Elle est très fière de son père, mais elle a de plus en plus de mal à communiquer avec lui. Il est d’une extrême sensibilité et a souvent les larmes aux yeux pour un rien. Il a dû apprendre à tout contrôler, ses parents lui ayant enseigné qu’un homme doit être fort. Alors, il se protège, enfermé dans son armure. Lou en souffre terriblement. Elle a le sentiment qu’ils passent à côté l’un de l’autre. Elle voudrait tant que son père soit authentique, mette de côté sa pudeur et laisse libre cours à ses émotions et à tout l’amour qu’il a pour elle. Un jour peut-être, elle osera lui avouer tout cela. Mais, pour l’instant, elle est beaucoup plus proche de sa mère. Elle peut tout lui confier, sans aucune retenue. Sa mère écoute, comprend, réprimande quelquefois mais avec douceur et bienveillance, pardonne toujours. Rien ne la trouble, rien ne la choque.

Plus tard, Lou sera journaliste à la télévision comme sa mère… ou architecte comme son père.

****

Demain, c’est le premier jour du mois d’août, le départ pour un mois de vacances en famille. Cela fait plusieurs fois que Lou fait et défait sa valise, accompagnée par la musique psychédélique des Pink Floyd qui résonne dans sa chambre, rebondissant d’un mur à l’autre. Elle prend un pull, le remet dans l’armoire ; saisit trois tee-shirts qui, à leur tour, ne conviennent pas ; choisit un short, puis l’abandonne au profit d’un bermuda ; sélectionne deux paires de sandales, qu’elle troque vite contre une paire de tongs et une de baskets, abandonnées à leur tour ; surtout, ne pas oublier les chaussures de randonnée et les chaussettes qui vont avec. Assise devant son armoire grande ouverte, tous les tiroirs en désordre, elle désespère de faire le bon choix. De toute façon, elle le sait, elle va amener beaucoup trop de vêtements, qui resteront sagement pliés dans sa valise. Après plusieurs heures d’errance, la valise est bouclée, enfin presque, car il va falloir qu’elle s’assoie dessus pour la fermer de gré ou de force. Son père passe la tête par l’entrebâillement de la porte : « Louise, n’oublie pas de prendre une casquette, tes lunettes de soleil et un coupe-vent imperméable, car tu sais qu’en montagne, c’est indispensable. » Lou acquiesce en souriant. Comme toujours, son père reste le maître d’œuvre. C’est lui qui planifie, organise, gère, soucieux du bon déroulement du séjour. Lou et sa mère plaisantent chaque fois, en disant qu’elles sont les maîtresses d’ouvrage, les clientes et que leur cahier des charges est très exigeant.

****

Le mois de vacances est passé trop vite, demain c’est le départ.

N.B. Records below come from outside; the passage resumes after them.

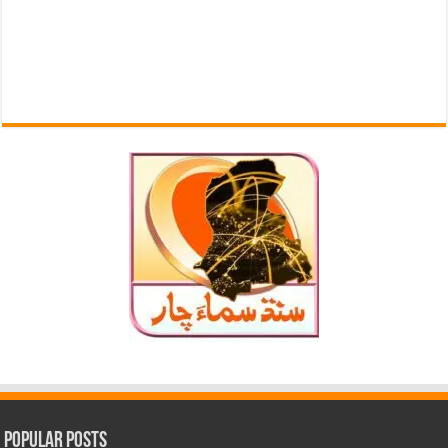
Popular Posts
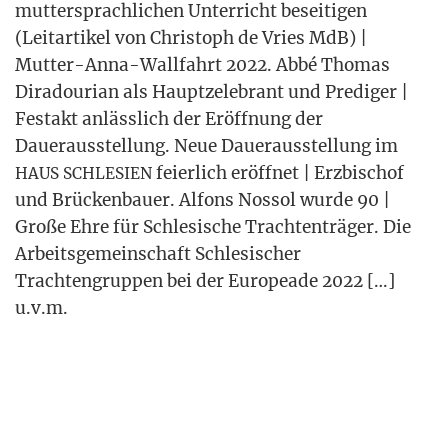
mut­ter­sprach­li­chen Unter­richt besei­ti­gen
(Leit­ar­ti­kel von Chris­toph de Vries MdB) |
Mut­ter-Anna-Wall­fahrt 2022. Abbé Tho­mas
Dira­dou­ri­an als Haupt­ze­le­brant und Pre­di­ger |
Fest­akt anläss­lich der Eröff­nung der
Dau­er­aus­stel­lung. Neue Dau­er­aus­stel­lung im
fei­er­lich eröff­net | Erz­bi­schof
HAUS
SCHLESIEN
und Brü­cken­bau­er. Alfons Nos­sol wur­de 90 |
Gro­ße Ehre für Schle­si­sche Trach­ten­trä­ger. Die
Arbeits­ge­mein­schaft Schle­si­scher
Trach­ten­grup­pen bei der Euro­pea­de 2022 […]
u.v.m.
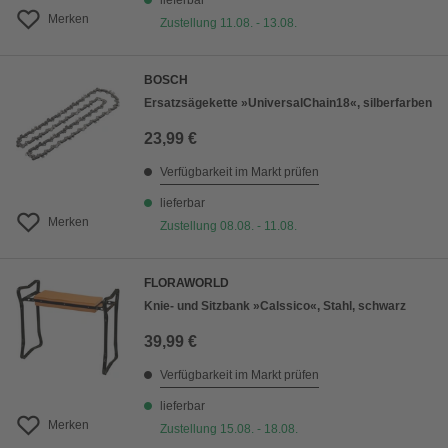
lieferbar
Merken
Zustellung 11.08. - 13.08.
BOSCH
Ersatzsägekette »UniversalChain18«, silberfarben
23,99 €
Verfügbarkeit im Markt prüfen
lieferbar
Merken
Zustellung 08.08. - 11.08.
FLORAWORLD
Knie- und Sitzbank »Calssico«, Stahl, schwarz
39,99 €
Verfügbarkeit im Markt prüfen
lieferbar
Merken
Zustellung 15.08. - 18.08.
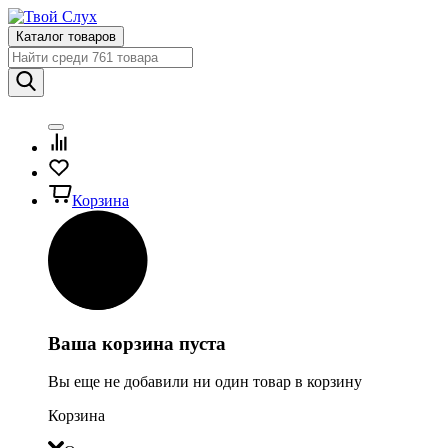
Каталог товаров
Корзина
Ваша корзина пуста
Вы еще не добавили ни один товар в корзину
Корзина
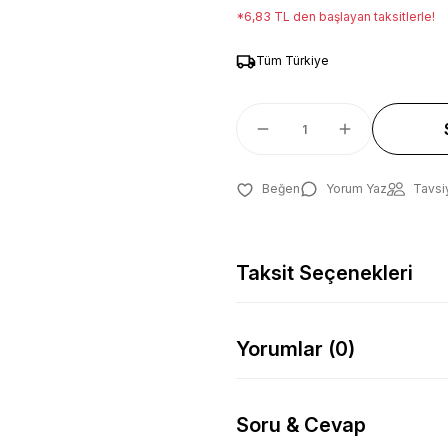
*6,83 TL den başlayan taksitlerle!
Tüm Türkiye
Yorum Yaz
Tavsi
Taksit Seçenekleri
Yorumlar (0)
Soru & Cevap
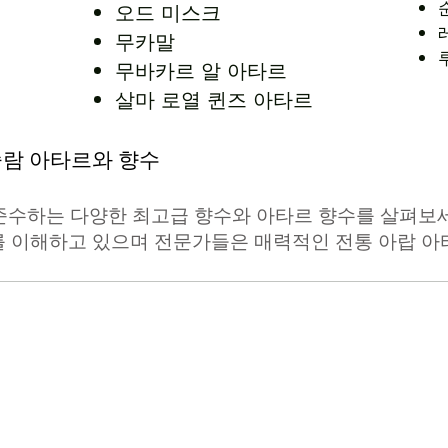
오드 미스크
무카말
무바카르 알 아타르
살마 로열 퀸즈 아타르
람 아타르와 향수
준수하는 다양한 최고급 향수와 아타르 향수를 살펴보세
를 이해하고 있으며 전문가들은 매력적인 전통 아랍 아
인도 향수의 수도
uj는 식물원에서 천연 향수를 만드는 오랜 향기로운 전통을 보존하고 있습니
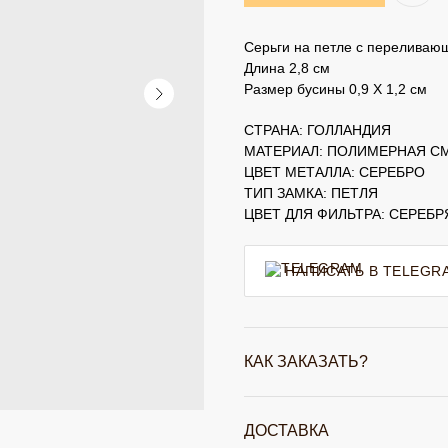
Серьги на петле с переливаю
Длина 2,8 см
Размер бусины 0,9 Х 1,2 см
СТРАНА: ГОЛЛАНДИЯ
МАТЕРИАЛ: ПОЛИМЕРНАЯ С
ЦВЕТ МЕТАЛЛА: СЕРЕБРО
ТИП ЗАМКА: ПЕТЛЯ
ЦВЕТ ДЛЯ ФИЛЬТРА: СЕРЕБ
НАПИСАТЬ В TELEGR
КАК ЗАКАЗАТЬ?
ДОСТАВКА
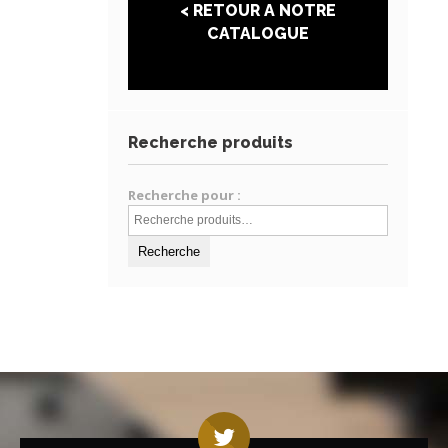
< RETOUR A NOTRE
CATALOGUE
Recherche produits
Recherche pour :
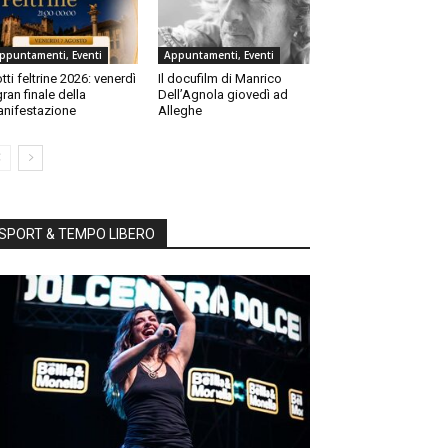
ppuntamenti, Eventi
Appuntamenti, Eventi
tti feltrine 2026: venerdì
Il docufilm di Manrico
 gran finale della
Dell’Agnola giovedì ad
nifestazione
Alleghe
SPORT & TEMPO LIBERO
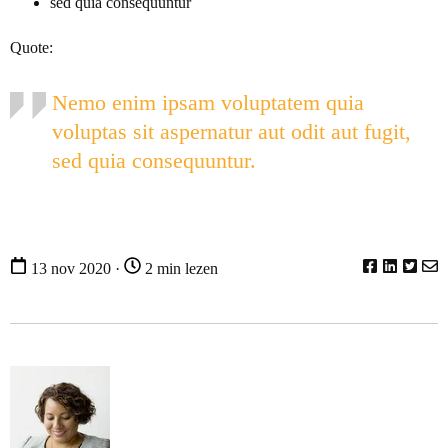
sed quia consequuntur
Quote:
Nemo enim ipsam voluptatem quia
voluptas sit aspernatur aut odit aut fugit,
sed quia consequuntur.
13 nov 2020 ·
2 min lezen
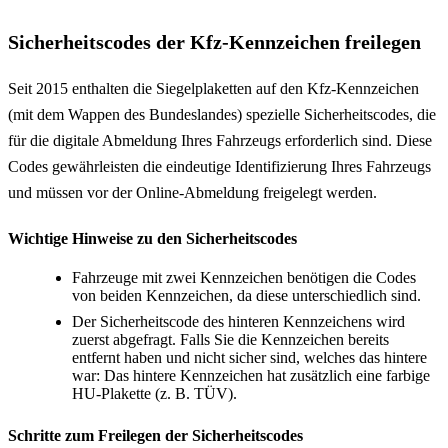
Sicherheitscodes der Kfz-Kennzeichen freilegen
Seit 2015 enthalten die Siegelplaketten auf den Kfz-Kennzeichen
(mit dem Wappen des Bundeslandes) spezielle Sicherheitscodes, die
für die digitale Abmeldung Ihres Fahrzeugs erforderlich sind. Diese
Codes gewährleisten die eindeutige Identifizierung Ihres Fahrzeugs
und müssen vor der Online-Abmeldung freigelegt werden.
Wichtige Hinweise zu den Sicherheitscodes
Fahrzeuge mit zwei Kennzeichen benötigen die Codes
von beiden Kennzeichen, da diese unterschiedlich sind.
Der Sicherheitscode des hinteren Kennzeichens wird
zuerst abgefragt. Falls Sie die Kennzeichen bereits
entfernt haben und nicht sicher sind, welches das hintere
war: Das hintere Kennzeichen hat zusätzlich eine farbige
HU-Plakette (z. B. TÜV).
Schritte zum Freilegen der Sicherheitscodes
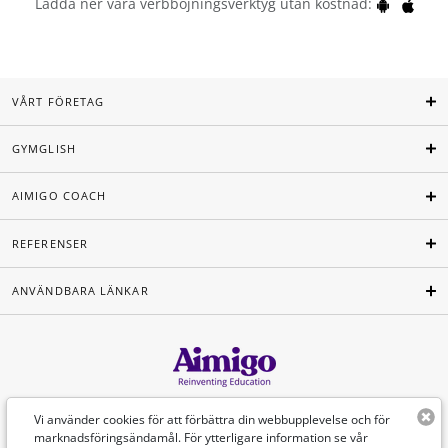
Ladda ner våra verbböjningsverktyg utan kostnad:
VÅRT FÖRETAG
GYMGLISH
AIMIGO COACH
REFERENSER
ANVÄNDBARA LÄNKAR
Svenska
Vi använder cookies för att förbättra din webbupplevelse och för
marknadsföringsändamål. För ytterligare information se vår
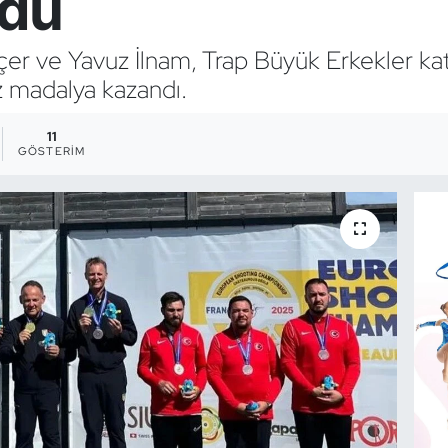
ldu
nçer ve Yavuz İlnam, Trap Büyük Erkekler ka
 madalya kazandı.
11
GÖSTERIM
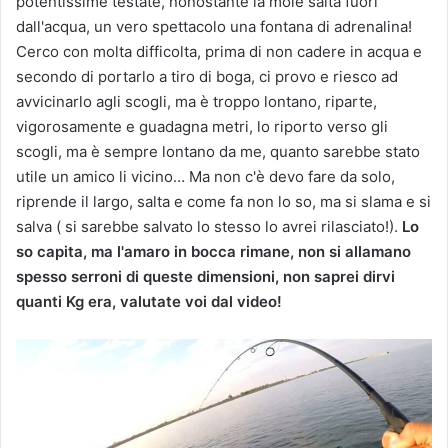
potentissime testate, nonostante la mole salta fuori
dall'acqua, un vero spettacolo una fontana di adrenalina!
Cerco con molta difficolta, prima di non cadere in acqua e
secondo di portarlo a tiro di boga, ci provo e riesco ad
avvicinarlo agli scogli, ma è troppo lontano, riparte,
vigorosamente e guadagna metri, lo riporto verso gli
scogli, ma è sempre lontano da me, quanto sarebbe stato
utile un amico li vicino… Ma non c'è devo fare da solo,
riprende il largo, salta e come fa non lo so, ma si slama e si
salva ( si sarebbe salvato lo stesso lo avrei rilasciato!).
Lo
so capita, ma l'amaro in bocca rimane, non si allamano
spesso serroni di queste dimensioni, non saprei dirvi
quanti Kg era, valutate voi dal video!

Tôt ce matin, la météo des cimes étant favorable, Lou et ses parents sont partis pour une dernière excursion. Ils avancent lentement avec leurs sacs à dos, sur le chemin de grande randonnée qui longe les glaciers immaculés. Au loin, une marmotte, à l’entrée de son terrier, debout sur un rocher plat, les regarde, en sifflant pour alerter ses congénères d’un éventuel danger. Lou ne se lasse pas d’admirer ces paysages extraordinaires : les pics, les pointes et les aiguilles qui rivalisent de hauteur, les falaises inhospitalières, les sommets coiffés de leurs neiges éternelles, les cols doux et arrondis, les versants abrupts, les crêtes vertigineuses, les couloirs périlleux, les arêtes agressives, les cascades bavardes et les torrents fous. Grâce à sa mère, qui lui a fait découvrir la flore des montagnes, elle sait reconnaître, depuis qu’elle est enfant, la marguerite des Alpes cachée dans les éboulis et les rochers, les buissons roses et odorants de rhododendron, la dangereuse digitale, la très rare renoncule des glaciers, le génépi célèbre pour sa liqueur, le trèfle alpin vivant dans les rocailles et les prairies, et le magnifique edelweiss, étoile des glaciers. Son père s’arrête régulièrement pour actionner son appareil photo et immortaliser ces moments partagés qu’ils se remémoreront au retour, lors d’une soirée Spéciale Montagne. Elle l’imagine déjà installant la visionneuse et l’écran de projection dans le salon, les boîtes de diapositives, numérotées et étiquetées avec soin, étant prêtes à libérer une multitude de souvenirs, pendant qu’ils se régaleront de tranches de saucisson, de jambon cru et de tomme de Savoie. Cette année, ils ont eu la chance de croiser une harde de chamois qui s’abreuvaient en fin d’après-midi dans un lac de montagne, dont l’eau limpide reflétait les sommets alentours. Au détour d’un sentier escarpé, ils ont surpris, un matin, quelques bouquetins, coiffés de leurs superbes cornes, qui traversaient un glacier avec une surprenante légèreté.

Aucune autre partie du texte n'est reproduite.